College Guide


January 11, 2012 4:59 PM Law School’s Debt Problem as a Lesson

By Daniel Luzer


The debt of law school graduates is threatens to undermine the quality of American law schools, according to a recent article published in ABA Journal. This is worth noting, because this sort of thing is eventually going to be a problem for all college graduates.

As William Henderson and Rachel Zahorsky write:

In 2010, 85 percent of law graduates from ABA-accredited schools boasted an average debt load of $98,500, according to data collected from law schools by U.S. News & World Report. At 29 schools, that amount exceeded $120,000. In contrast, only 68 percent of those grads reported employment in positions that require a JD nine months after commencement. Less than 51 percent found employment in private law firms.

Obviously, reasonably high unemployment is common during economic downturns. The problem here is that all of these underemployed people owe money, lots of it, to banks and the federal government. That’s how they paid for law school.
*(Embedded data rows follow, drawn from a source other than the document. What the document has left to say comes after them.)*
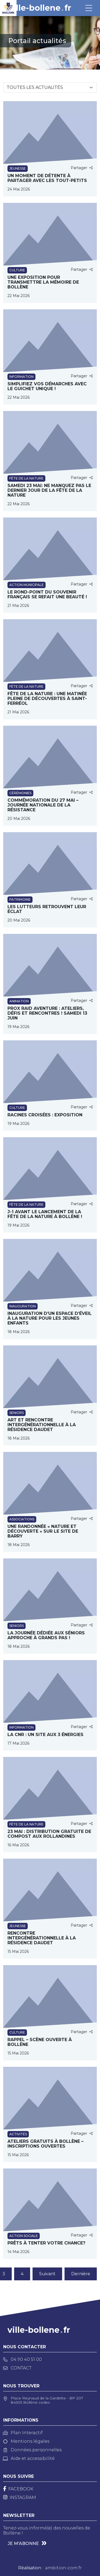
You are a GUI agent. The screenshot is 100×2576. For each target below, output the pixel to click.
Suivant (47, 2273)
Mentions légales (26, 2441)
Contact (17, 2367)
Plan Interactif (23, 2432)
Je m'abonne (23, 2543)
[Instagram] (19, 2497)
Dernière (80, 2273)
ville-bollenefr (40, 8)
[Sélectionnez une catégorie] (50, 87)
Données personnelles (32, 2449)
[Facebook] (18, 2488)
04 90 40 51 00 (22, 2359)
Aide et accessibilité (29, 2458)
It’s not that there aren’t jobs available for lawyers; there just aren’t that many jobs that pay enough to allow people to comfortably make payments on $98,500 worth of student loans.

There are protections, of course, but they don’t address the structural problem here. Those deferments that underemployed people have taken out eventually will end. Right now it’s like a whole world of people sweeping the problem under the rug. Eventually this will improve. Eventually firms will start hiring, and paying lawyers big money again. Eventually graduates will be able to make payments. Well sort if.

As the article points out, even the policy solutions to address the education debt problems may cause further troubles. Presidnet Obama’s Income-Based Repayment plan, in particular, could turn out to be a fiscal disaster. Henderson and Zahorsky:

The Congressional Budget Office may have underestimated the extent to which students will be eligible for the federal Income-Based Repayment plan, a relatively new innovation. IBR caps student loan repayment at 15 percent of adjusted gross income. Extensive use of that plan would both reduce revenues and create a shortfall in program funding for new loans. With approximately $200 billion in student loans each year, and high amounts projected in years to come, a 10 percent shortfall in repayments under IBR could amount to $20 billion to $30 billion lost.

The greater structural dilemma here is that the system we’ve got in place for law school funding (and undergraduate education suffers from similar problems) is just unsustainable.

As Hendeson and Zahorsky point out, education financing is based a very similar assumption to that behind the housing market crisis: higher education will always result in vastly higher personal incomes.

Higher education does result in greater earnings, but that’s not the important point here. What really matters is earnings relative to debt payments. Because college costs keep rising, and incomes don’t, eventually it’s going to get difficult for Americans with education debt to make payments on student loans.

This becomes clear with law schools first because they have students with really high debt and the industry reflects the economy as a whole.

But this isn’t going to stop with law schools. The situation we’re seeing with law school graduates may be a harbinger of problems likely to occur with college graduates in general. [Image via]

Daniel Luzer is the news editor at Governing Magazine and former web editor of the Washington Monthly. Find him on Twitter: @Daniel_Luzer


  • Craigie on January 29, 2012 12:53 PM:

    IBR a fiscal disaster? I guess that's why they say people go to law school because they can't do math . . .

    2% of eligible Stafford borrowers chose income-contingent repayment (ICR). Congressional Budget Office had predicted in 1994 that one-third of Direct Loan borrowers would choose ICR.

    The situation is little better with the similar income-based repayment (IBR) plan. Part of the lack of borrower interest in ICR was due to a FUD campaign by lenders who opposed that type of repayment schedule, with allies in financial aid offices. Future incomes, at least at the individual level, are unpredictable.

    Those who have studied 401k plans and mutual funds have found that too many choices is as bad as too few. IBR will only truly work if it is the only repayment plan option, not one of a dozen borrower repayment plan options. In Australia, the revenue agency handles the collections through the tax process, in other words, through the withholding process.

    Why would the taxpayer pick up anything? ICR/IBR earns money for the taxpayer. While a handful of IBR borrowers may see huge increases in salary and forget to switch repayment plans (or not care at that point), thus repaying faster than under Standard, the vast majority will repay over a longer period of time, thus paying more interest over time. While the additional interest is not as much as it appears to the student (due to the time value of money), it is in fact more interest.

    The worst part for the borrower -- something that needs to be fixed before even considering changing the bankruptcy law -- is that the unpaid amount that is discharged is also taxable! This would have cost close to nothing to fix in 1994 when the first discharge case was decades off, and would still not cost much. Since 1997 it is particularly strange, in that some other types of loan forgiveness are now non-taxable. It seems to be bureaucratic dispute between the Treasury/IRS and Education Dept. causing the problem to linger.